# Looking for knitting group



## Can't sew (Jan 11, 2014)

I am looking for a knitting group on the IL side of the QCA. So far haven't found any. Our local Ben Franklin went out and the I can't seem to locate another group. Belong to one in FL for the winter and I really miss getting together with other knitters. Thanks for any help.


----------



## Jessica-Jean (Mar 14, 2011)

Check out local churches, even if it's not your flavour of religion; many have knitting groups whose members aren't likely to shun another knitter on that account. 

I found the group I'm in through a search on Craig's List in the 'free' section!
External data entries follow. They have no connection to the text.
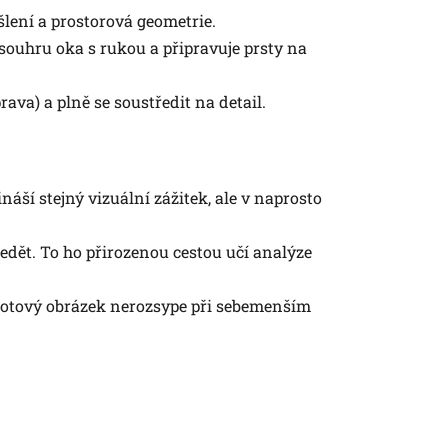
lení a prostorová geometrie.
souhru oka s rukou a připravuje prsty na
ava) a plně se soustředit na detail.
náší stejný vizuální zážitek, ale v naprosto
dět. To ho přirozenou cestou učí analýze
e hotový obrázek nerozsype při sebemenším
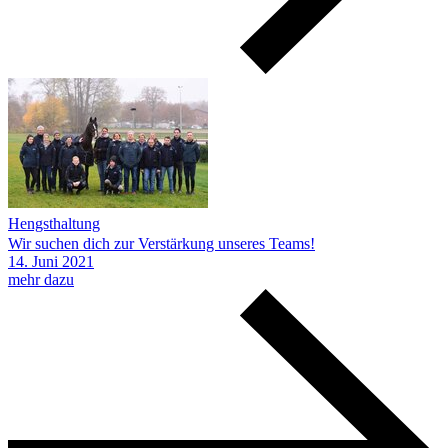
Hengsthaltung
Wir suchen dich zur Verstärkung unseres Teams!
14.
Juni
2021
mehr dazu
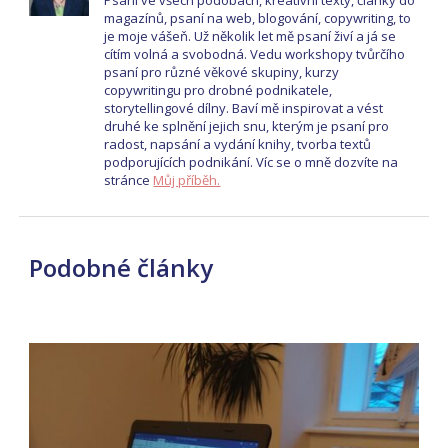
magazínů, psaní na web, blogování, copywriting, to
je moje vášeň. Už několik let mě psaní živí a já se
cítím volná a svobodná. Vedu workshopy tvůrčího
psaní pro různé věkové skupiny, kurzy
copywritingu pro drobné podnikatele,
storytellingové dílny. Baví mě inspirovat a vést
druhé ke splnění jejich snu, kterým je psaní pro
radost, napsání a vydání knihy, tvorba textů
podporujících podnikání. Víc se o mně dozvíte na
stránce
Můj příběh.
Podobné články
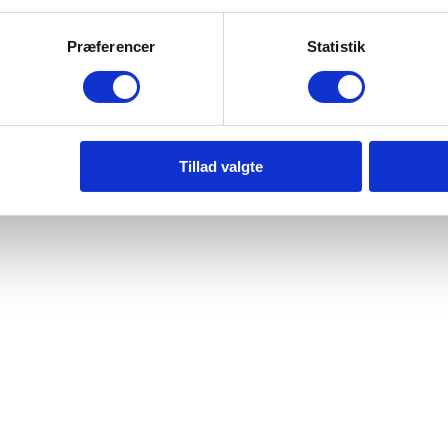
Præferencer
Statistik
Tillad valgte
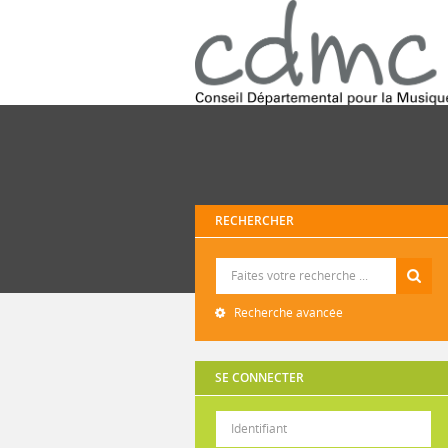
RECHERCHER
Recherche
Recherche avancée
SE CONNECTER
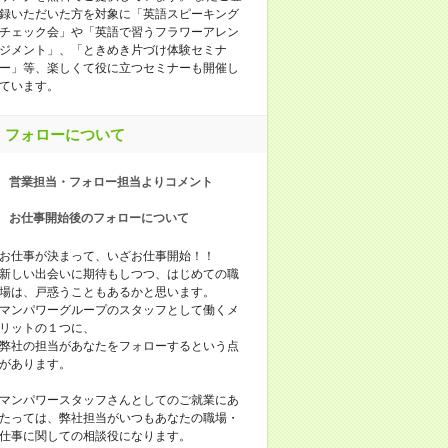
録いただいた方を対象に「英語スピーキング
チェック会」や「英語で習うフラワーアレン
ジメント」、「ときめき片づけ体験セミナ
ー」等、楽しくて役に立つセミナーも開催し
ています。
フォローについて
営業担当・フォロー担当よりコメント
お仕事開始後のフォローについて
お仕事が決まって、いざお仕事開始！！
新しい出会いに期待もしつつ、はじめての職
場は、戸惑うこともあるかと思います。
マンパワーグループのスタッフとして働くメ
リットの１つに、
弊社の担当があなたをフォローするという点
があります。
マンパワースタッフさんとしてのご就業にあ
たっては、弊社担当がいつもあなたの職場・
仕事に関しての相談役になります。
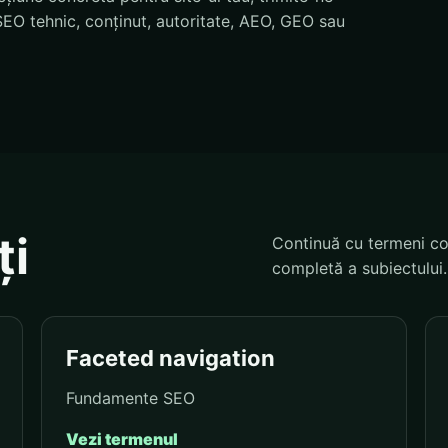
EO tehnic, conținut, autoritate, AEO, GEO sau
ți
Continuă cu termeni co
completă a subiectului.
Faceted navigation
Fundamente SEO
Vezi termenul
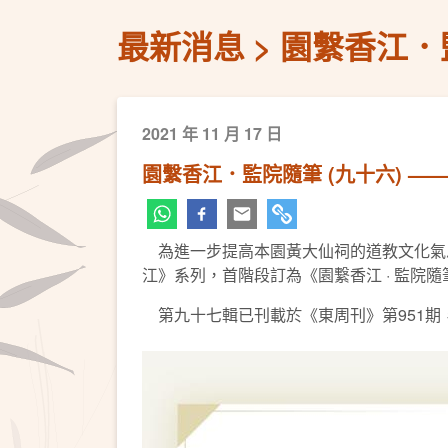
最新消息
園繫香江．
2021 年 11 月 17 日
園繫香江．監院隨筆 (九十六) 
為進一步提高本園黃大仙祠的道教文化氣息
江》系列，首階段訂為《園繋香江 · 監院
第九十七輯已刊載於《東周刊》第951期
Start a group yourself! First locate a public area - food court or coffee shop with mobile chairs and tables - and make sure that a small group of knitters wouldn't be unwelcome. Then put up notices on local bulletin boards or in a local newspaper, and see if anyone bites. 

Good luck!


----------



## BailaC (Sep 25, 2013)

Try the local library. I just found one in Pittsfield that way.


----------



## sallymc98 (May 14, 2011)

Not sure where you're at but I'm in IL used to have one in Jacksonville but the store was closed.


----------



## karla knoll (Aug 5, 2011)

What's QCA?


----------



## Can't sew (Jan 11, 2014)

QCA stands for 3 cities on the IL side of the Mississippi River which include the
Cities of Rock Island, Moline and East Moline. On the Iowa side it includes the 2 cities of Davenport and Bettendorf.


----------



## sallymc98 (May 14, 2011)

Brain dead for a moment there, quad cities, I was thinking Quincy area. A little far up for me, I'm down closer to Alton.


----------



## Johna (May 7, 2012)

Any of you ladies near Danville, or Covington IN


----------



## sallymc98 (May 14, 2011)

No, I'm midway between Jacksonville & Jerseyville.


----------



## Can't sew (Jan 11, 2014)

No, I'm in East Moline IL.


----------



## Lady Kaira (Jan 11, 2012)

Welcome from Utah  I hope you find a group - I Loved Jessica-Jean's suggestions


----------



## yona (Feb 7, 2011)

Have you tried Meet Up?


----------



## Can't sew (Jan 11, 2014)

Sorry, never have heard of Meet Up.


----------



## iistok (Feb 14, 2011)

Arlington Heights Memorial Library

500 N Dunton Ave, Arlington Heights, IL 60004
(847) 392-0100
have a group meet on 1st Saturday monthly 

I think some of the KP members has meet there from time to time. I've there some time. is fun to meet a new friends to learn and gain. you are welcome to join us if is convenient for you to travel.

Ivy


----------



## Can't sew (Jan 11, 2014)

Thanks Ivy, but I'm a 3 hour drive from you just a bit to far


----------